Author: Patrick Bredehoft
We must, indeed, all hang together or, most assuredly, we shall all hang separately.
~Benjamin Franklin
I’d like to continue reflecting on some of the many reasons why people get involved in the Penn Alumni Interview Program. With over 600 interview committees around the world, there’s no shortage of different motivations for people to join, but in each case, the opportunity to create a microcosm of the Penn community in some far-off place looms large.
To be sure, the Penn community is diverse: the Penn undergraduate population alone includes students from all fifty U.S. states, and more than 100 countries around the world. Those students come to Penn as teenagers with unique backgrounds, opinions, and preconceptions, but they all leave with an essential commonality: they are all Penn alumni. What’s astonishing is that this identity endures—it becomes an aspect of self, and that connection has the power to trump other aspects of one’s identity. Whether you move to a new city, a new state, or a new country, the odds are good that there will be at least a handful of hopeful area students applying to Penn each year, and where there are Penn applicants, there’s also an opportunity to join an Alumni Interview Committee in that region. The Penn connection allows an alumnus to become an ambassador in any new place, and to meet other Penn graduates who likewise carry the banner of their educational experience with them wherever they go.

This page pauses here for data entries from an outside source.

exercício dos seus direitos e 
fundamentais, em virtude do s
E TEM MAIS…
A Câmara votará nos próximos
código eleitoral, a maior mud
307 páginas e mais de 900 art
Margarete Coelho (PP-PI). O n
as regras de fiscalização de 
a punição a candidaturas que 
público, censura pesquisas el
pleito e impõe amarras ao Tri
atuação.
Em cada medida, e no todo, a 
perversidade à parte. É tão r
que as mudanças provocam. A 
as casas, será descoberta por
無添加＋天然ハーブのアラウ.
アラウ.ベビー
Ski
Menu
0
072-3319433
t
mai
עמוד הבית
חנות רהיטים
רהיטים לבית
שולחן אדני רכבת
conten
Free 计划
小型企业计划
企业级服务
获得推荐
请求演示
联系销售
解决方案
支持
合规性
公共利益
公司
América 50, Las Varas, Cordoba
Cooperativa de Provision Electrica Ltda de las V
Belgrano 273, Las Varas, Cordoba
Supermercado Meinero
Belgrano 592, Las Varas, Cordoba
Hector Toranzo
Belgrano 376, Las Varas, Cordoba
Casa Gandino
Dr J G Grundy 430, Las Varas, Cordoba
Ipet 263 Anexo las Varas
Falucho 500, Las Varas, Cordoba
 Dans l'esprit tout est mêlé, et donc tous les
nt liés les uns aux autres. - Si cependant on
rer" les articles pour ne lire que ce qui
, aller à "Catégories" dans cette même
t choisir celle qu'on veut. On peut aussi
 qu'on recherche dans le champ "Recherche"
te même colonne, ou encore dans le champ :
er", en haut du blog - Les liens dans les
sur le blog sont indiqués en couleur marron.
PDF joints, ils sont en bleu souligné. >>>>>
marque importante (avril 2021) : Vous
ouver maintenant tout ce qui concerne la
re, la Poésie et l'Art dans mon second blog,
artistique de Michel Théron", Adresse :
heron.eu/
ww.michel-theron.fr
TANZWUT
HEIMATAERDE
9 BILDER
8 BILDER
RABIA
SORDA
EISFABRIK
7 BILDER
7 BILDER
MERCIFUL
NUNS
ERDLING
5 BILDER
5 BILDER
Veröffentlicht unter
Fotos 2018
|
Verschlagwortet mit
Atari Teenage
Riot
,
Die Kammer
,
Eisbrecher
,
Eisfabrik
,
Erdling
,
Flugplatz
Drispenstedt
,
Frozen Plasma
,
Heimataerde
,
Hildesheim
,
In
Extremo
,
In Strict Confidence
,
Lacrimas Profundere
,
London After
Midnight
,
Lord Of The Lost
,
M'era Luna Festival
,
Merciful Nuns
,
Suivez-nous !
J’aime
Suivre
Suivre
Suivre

One challenge of being a Penn alumnus is that there are aspects of the university experience that are difficult to replicate after you leave campus. Outside of the United Nations, it’s difficult to imagine finding a similarly diverse community outside of Penn—particularly one where an individual will almost inevitably encounter so many different people in the course of a single day (through classes, activities, meals, and residential life). Alumni who join the Interview Program become a part of a community that is both local and global. In meeting with prospective students, they’re also creating connections between past and future members of the university community. So, while it’s probably sentimental to claim that the Penn community transcends space and time, it’s also accurate—serving as an Alumni Interviewer provides opportunities for our graduates to hang together.